Electric field effect in boron and nitrogen doped graphene bilayers

TL;DR

This study uses density functional theory to explore how external electric fields influence the electronic properties and energy gap of boron and nitrogen doped bilayer graphene, revealing tunable conduction characteristics.

Contribution

It demonstrates how electric fields can modulate doping effects and electronic properties in bilayer graphene, providing insights for field-effect device applications.

Findings

Electric fields can tune the energy gap in doped bilayer graphene.

Doping and electric field together influence the Fermi level and conductivity.

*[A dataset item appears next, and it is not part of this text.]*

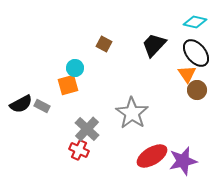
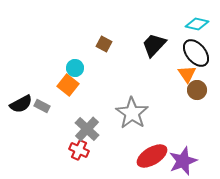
cyan diamond: moved 2 px right, 2 px down
orange square: rotated 35 degrees counterclockwise
purple star: rotated 8 degrees counterclockwise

External electric fields can effectively control the doping effects in graphene bilayers.

Abstract

Unlike single layer graphene, in the case of $AB$-stacked bilayer graphene (BLG) one can induce a non-zero energy gap by breaking the inversion symmetry between the two layers using a perpendicular electric field. This is an essential requirement in field-effect applications, particularly since the induced gap in BLG systems can be further tuned by the magnitude of the external electric field. Doping is another way to modify the electronic properties of graphene based systems. We investigate here BLG systems doped with boron and nitrogen in the presence of external electric field, in the framework of density functional theory (DFT) calculations. Highly doped BLG systems are known to behave as degenerate semiconductors, where the Fermi energy depends on the doping concentration but, in addition, we show that the electronic properties drastically depend also on the applied electric field. By changing the magnitude and the orientation of the electric field, the gap size and position relative to the Fermi level may be tuned, essentially controlling the effect of the extrinsic doping. In this context, we discuss in how far the external electric field may suitably adjust the effective doping and, implicitly, the conduction properties of doped BLG systems.